▶ _Instructions for the task_: What lines in the entries hold the string "header"? List them.
-- -- --
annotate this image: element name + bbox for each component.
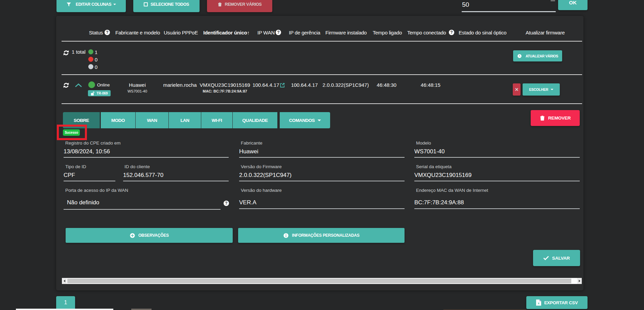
svg-text:x: x <box>538 302 539 305</box>
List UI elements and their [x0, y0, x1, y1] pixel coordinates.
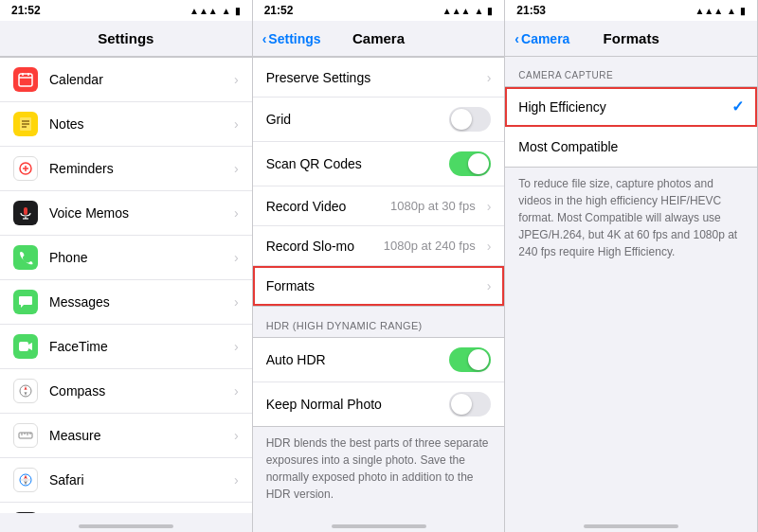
back-button-2[interactable]: ‹ Settings — [262, 31, 321, 46]
voicememos-icon — [13, 201, 38, 225]
calendar-icon — [13, 67, 38, 92]
panel-formats: 21:53 ▲▲▲ ▲ ▮ ‹ Camera Formats Camera Ca… — [505, 0, 758, 532]
reminders-label: Reminders — [49, 161, 228, 176]
record-video-row[interactable]: Record Video 1080p at 30 fps › — [253, 186, 505, 226]
status-icons-3: ▲▲▲ ▲ ▮ — [695, 6, 746, 16]
grid-toggle[interactable] — [449, 107, 491, 132]
settings-group-apps: Calendar › Notes › Reminders › — [0, 57, 252, 513]
auto-hdr-label: Auto HDR — [266, 352, 450, 367]
panel-settings: 21:52 ▲▲▲ ▲ ▮ Settings Calendar › — [0, 0, 253, 532]
auto-hdr-row[interactable]: Auto HDR — [253, 338, 505, 382]
scan-qr-row[interactable]: Scan QR Codes — [253, 142, 505, 186]
settings-list-3[interactable]: Camera Capture High Efficiency ✓ Most Co… — [505, 57, 757, 513]
measure-chevron: › — [234, 428, 239, 443]
back-chevron-3: ‹ — [514, 31, 519, 46]
compass-icon — [13, 379, 38, 403]
phone-chevron: › — [234, 250, 239, 265]
reminders-icon — [13, 156, 38, 181]
facetime-chevron: › — [234, 339, 239, 354]
keep-normal-row[interactable]: Keep Normal Photo — [253, 382, 505, 426]
battery-icon: ▮ — [235, 6, 241, 16]
back-chevron-2: ‹ — [262, 31, 267, 46]
status-bar-3: 21:53 ▲▲▲ ▲ ▮ — [505, 0, 757, 21]
most-compatible-label: Most Compatible — [518, 139, 744, 154]
preserve-settings-row[interactable]: Preserve Settings › — [253, 58, 505, 98]
notes-icon — [13, 112, 38, 136]
settings-row-compass[interactable]: Compass › — [0, 369, 252, 414]
home-indicator-3 — [505, 513, 757, 532]
settings-row-stocks[interactable]: Stocks › — [0, 503, 252, 513]
formats-description: To reduce file size, capture photos and … — [505, 168, 757, 272]
nav-title-3: Formats — [604, 30, 659, 46]
high-efficiency-checkmark: ✓ — [731, 98, 744, 115]
record-slomo-chevron: › — [487, 239, 492, 254]
settings-row-safari[interactable]: Safari › — [0, 458, 252, 503]
time-3: 21:53 — [516, 4, 546, 17]
record-video-value: 1080p at 30 fps — [390, 199, 476, 213]
settings-row-reminders[interactable]: Reminders › — [0, 147, 252, 191]
voicememos-chevron: › — [234, 205, 239, 221]
auto-hdr-toggle[interactable] — [449, 347, 491, 372]
camera-capture-header: Camera Capture — [505, 57, 757, 86]
messages-chevron: › — [234, 294, 239, 310]
settings-row-phone[interactable]: Phone › — [0, 236, 252, 280]
grid-row[interactable]: Grid — [253, 98, 505, 142]
hdr-section-header: HDR (High Dynamic Range) — [253, 307, 505, 337]
scan-qr-toggle[interactable] — [449, 151, 491, 176]
camera-settings-group: Preserve Settings › Grid Scan QR Codes R… — [253, 57, 505, 307]
record-slomo-value: 1080p at 240 fps — [384, 239, 476, 253]
measure-label: Measure — [49, 428, 228, 443]
wifi-icon: ▲ — [222, 6, 231, 16]
nav-bar-3: ‹ Camera Formats — [505, 21, 757, 57]
high-efficiency-row[interactable]: High Efficiency ✓ — [505, 87, 757, 127]
facetime-label: FaceTime — [49, 339, 228, 354]
stocks-icon — [13, 512, 38, 513]
formats-chevron: › — [487, 278, 492, 293]
high-efficiency-label: High Efficiency — [518, 99, 731, 115]
capture-settings-group: High Efficiency ✓ Most Compatible — [505, 86, 757, 168]
safari-icon — [13, 468, 38, 492]
nav-title-2: Camera — [352, 30, 405, 46]
back-button-3[interactable]: ‹ Camera — [514, 31, 569, 46]
settings-row-notes[interactable]: Notes › — [0, 102, 252, 147]
settings-row-facetime[interactable]: FaceTime › — [0, 325, 252, 369]
svg-marker-17 — [25, 386, 27, 390]
back-label-3: Camera — [521, 31, 569, 46]
calendar-label: Calendar — [49, 72, 228, 87]
signal-icon-3: ▲▲▲ — [695, 6, 723, 16]
status-bar-2: 21:52 ▲▲▲ ▲ ▮ — [253, 0, 505, 21]
settings-row-calendar[interactable]: Calendar › — [0, 58, 252, 102]
most-compatible-row[interactable]: Most Compatible — [505, 127, 757, 167]
grid-label: Grid — [266, 112, 450, 127]
status-icons-2: ▲▲▲ ▲ ▮ — [442, 6, 494, 16]
record-video-chevron: › — [487, 199, 492, 214]
settings-row-voicememos[interactable]: Voice Memos › — [0, 191, 252, 236]
battery-icon-3: ▮ — [740, 6, 746, 16]
safari-chevron: › — [234, 472, 239, 488]
settings-list-2[interactable]: Preserve Settings › Grid Scan QR Codes R… — [253, 57, 505, 513]
home-indicator-2 — [253, 513, 505, 532]
settings-list-1[interactable]: Calendar › Notes › Reminders › — [0, 57, 252, 513]
scan-qr-label: Scan QR Codes — [266, 156, 450, 171]
settings-row-measure[interactable]: Measure › — [0, 414, 252, 458]
record-slomo-row[interactable]: Record Slo-mo 1080p at 240 fps › — [253, 226, 505, 266]
status-icons-1: ▲▲▲ ▲ ▮ — [190, 6, 241, 16]
svg-rect-0 — [19, 74, 32, 86]
svg-rect-11 — [24, 207, 27, 215]
wifi-icon-3: ▲ — [727, 6, 736, 16]
settings-row-messages[interactable]: Messages › — [0, 280, 252, 325]
calendar-chevron: › — [234, 72, 239, 87]
record-video-label: Record Video — [266, 199, 390, 214]
svg-rect-14 — [19, 342, 28, 351]
messages-icon — [13, 290, 38, 314]
nav-title-1: Settings — [98, 30, 153, 46]
compass-chevron: › — [234, 383, 239, 399]
time-1: 21:52 — [11, 4, 41, 17]
nav-bar-1: Settings — [0, 21, 252, 57]
hdr-description: HDR blends the best parts of three separ… — [253, 427, 505, 513]
battery-icon-2: ▮ — [487, 6, 493, 16]
reminders-chevron: › — [234, 161, 239, 176]
notes-label: Notes — [49, 116, 228, 132]
formats-row[interactable]: Formats › — [253, 266, 505, 306]
keep-normal-toggle[interactable] — [449, 392, 491, 417]
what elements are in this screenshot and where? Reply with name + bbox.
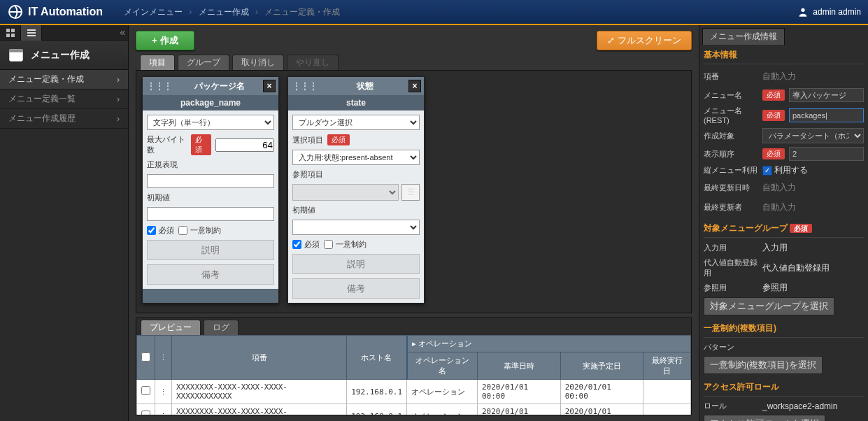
select-menugroup-button[interactable]: 対象メニューグループを選択 [704, 297, 834, 315]
select-all-checkbox[interactable] [141, 352, 150, 362]
order-input[interactable] [789, 147, 864, 161]
fullscreen-button[interactable]: ⤢ フルスクリーン [597, 31, 692, 50]
svg-rect-5 [11, 34, 15, 37]
nav-item-history[interactable]: メニュー作成履歴› [0, 109, 128, 129]
card-title: 状態 [322, 80, 408, 92]
col-op-name: オペレーション名 [407, 352, 478, 380]
ref-label: 参照項目 [292, 169, 420, 180]
grid-icon [6, 29, 15, 37]
left-nav-header: メニュー作成 [0, 41, 128, 70]
left-rail: « メニュー作成 メニュー定義・作成› メニュー定義一覧› メニュー作成履歴› [0, 25, 129, 421]
create-button[interactable]: 作成 [136, 31, 194, 50]
col-no: 項番 [172, 336, 347, 380]
right-panel: メニュー作成情報 基本情報 項番自動入力 メニュー名必須 メニュー名(REST)… [699, 25, 868, 421]
tab-redo[interactable]: やり直し [287, 55, 339, 70]
card-subtitle: state [288, 95, 424, 110]
card-title: パッケージ名 [176, 80, 263, 92]
row-menu-header[interactable]: ⋮ [155, 336, 172, 380]
log-tab[interactable]: ログ [204, 320, 239, 335]
unique-checkbox[interactable] [324, 240, 333, 249]
ref-pick-button[interactable]: ☰ [401, 184, 420, 201]
required-badge: 必須 [327, 134, 350, 145]
table-row: ⋮ XXXXXXXX-XXXX-XXXX-XXXX-XXXXXXXXXXXX 1… [137, 404, 691, 415]
unique-checkbox[interactable] [178, 226, 187, 235]
field-type-select[interactable]: プルダウン選択 [292, 115, 420, 130]
desc-input[interactable] [147, 240, 274, 260]
user-name: admin admin [813, 7, 861, 17]
svg-rect-3 [11, 29, 15, 32]
max-bytes-label: 最大バイト数 [147, 134, 187, 155]
regex-label: 正規表現 [147, 159, 274, 170]
row-menu[interactable]: ⋮ [155, 380, 172, 404]
breadcrumb-0[interactable]: メインメニュー [124, 7, 183, 17]
required-badge: 必須 [191, 134, 211, 155]
tab-undo[interactable]: 取り消し [232, 55, 284, 70]
card-close[interactable]: × [263, 80, 276, 92]
logo-icon [7, 3, 24, 20]
main-area: 作成 ⤢ フルスクリーン 項目 グループ 取り消し やり直し ⋮⋮⋮ パッケージ… [129, 25, 699, 421]
breadcrumb: メインメニュー › メニュー作成 › メニュー定義・作成 [124, 6, 797, 18]
max-bytes-input[interactable] [215, 138, 274, 152]
desc-input[interactable] [292, 254, 420, 274]
drag-handle-icon[interactable]: ⋮⋮⋮ [143, 81, 176, 91]
row-checkbox[interactable] [141, 411, 150, 415]
row-checkbox[interactable] [141, 386, 150, 395]
svg-rect-4 [6, 34, 10, 37]
list-icon: ☰ [407, 187, 415, 197]
section-basic: 基本情報 項番自動入力 メニュー名必須 メニュー名(REST)必須 作成対象パラ… [704, 49, 864, 215]
svg-rect-2 [6, 29, 10, 32]
tab-group[interactable]: グループ [178, 55, 229, 70]
target-select[interactable]: パラメータシート（ホスト/オペレーションあり） [762, 128, 864, 143]
note-input[interactable] [292, 278, 420, 299]
user-menu[interactable]: admin admin [797, 6, 861, 17]
table-row: ⋮ XXXXXXXX-XXXX-XXXX-XXXX-XXXXXXXXXXXX 1… [137, 380, 691, 404]
select-unique-button[interactable]: 一意制約(複数項目)を選択 [704, 356, 823, 374]
col-host: ホスト名 [347, 336, 407, 380]
close-icon: × [412, 81, 417, 91]
field-type-select[interactable]: 文字列（単一行） [147, 115, 274, 130]
nav-item-list[interactable]: メニュー定義一覧› [0, 90, 128, 109]
col-sched-date: 実施予定日 [560, 352, 643, 380]
menu-name-input[interactable] [789, 88, 864, 102]
section-basic-title: 基本情報 [704, 49, 864, 64]
preview-table: ⋮ 項番 ホスト名 ▸ オペレーション オペレーション名 基準日時 実施予定日 … [136, 335, 691, 415]
init-select[interactable] [292, 220, 420, 235]
menu-create-icon [7, 46, 25, 64]
required-checkbox[interactable] [147, 226, 156, 235]
rail-collapse[interactable]: « [120, 27, 125, 38]
tab-item[interactable]: 項目 [140, 55, 175, 70]
regex-input[interactable] [147, 174, 274, 188]
section-unique-title: 一意制約(複数項目) [704, 322, 864, 338]
rail-view-list[interactable] [21, 25, 42, 41]
card-close[interactable]: × [408, 80, 421, 92]
edit-tabs: 項目 グループ 取り消し やり直し [136, 55, 692, 70]
nav-item-define[interactable]: メニュー定義・作成› [0, 70, 128, 90]
section-menugroup: 対象メニューグループ 必須 入力用入力用 代入値自動登録用代入値自動登録用 参照… [704, 222, 864, 315]
init-label: 初期値 [292, 205, 420, 215]
drag-handle-icon[interactable]: ⋮⋮⋮ [288, 81, 322, 91]
rpanel-tab[interactable]: メニュー作成情報 [702, 28, 785, 45]
required-checkbox[interactable] [292, 240, 301, 249]
card-subtitle: package_name [143, 95, 278, 110]
svg-point-1 [802, 8, 805, 12]
field-card-state: ⋮⋮⋮ 状態 × state プルダウン選択 選択項目 必須 入力用:状態:pr… [287, 76, 425, 304]
ref-select[interactable] [292, 184, 399, 201]
preview-pane: プレビュー ログ ⋮ 項番 ホスト名 ▸ オペレーション オペレーション名 基準… [136, 317, 692, 415]
note-input[interactable] [147, 264, 274, 285]
rail-view-grid[interactable] [0, 25, 21, 41]
section-roles-title: アクセス許可ロール [704, 381, 864, 397]
select-roles-button[interactable]: アクセス許可ロールを選択 [704, 415, 825, 421]
select-item-label: 選択項目 [292, 135, 323, 145]
menu-rest-input[interactable] [789, 108, 864, 122]
breadcrumb-1[interactable]: メニュー作成 [199, 7, 249, 17]
design-canvas[interactable]: ⋮⋮⋮ パッケージ名 × package_name 文字列（単一行） 最大バイト… [136, 70, 692, 313]
expand-icon: ⤢ [607, 35, 618, 45]
preview-tab[interactable]: プレビュー [141, 320, 201, 335]
list-icon [27, 29, 36, 37]
logo: IT Automation [7, 3, 103, 20]
select-item-value[interactable]: 入力用:状態:present-absent [292, 150, 420, 165]
row-menu[interactable]: ⋮ [155, 404, 172, 415]
init-label: 初期値 [147, 192, 274, 203]
vertical-checkbox[interactable]: ✓ [762, 166, 772, 176]
init-input[interactable] [147, 207, 274, 221]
-- -- --
▶ _Answer box_:
camera-capture-header: Camera Capture — [505, 57, 757, 86]
hdr-section-header: HDR (High Dynamic Range) — [253, 307, 505, 337]
left-nav-header: メニュー作成 [0, 41, 128, 70]
row-menu-header[interactable]: ⋮ [155, 336, 172, 380]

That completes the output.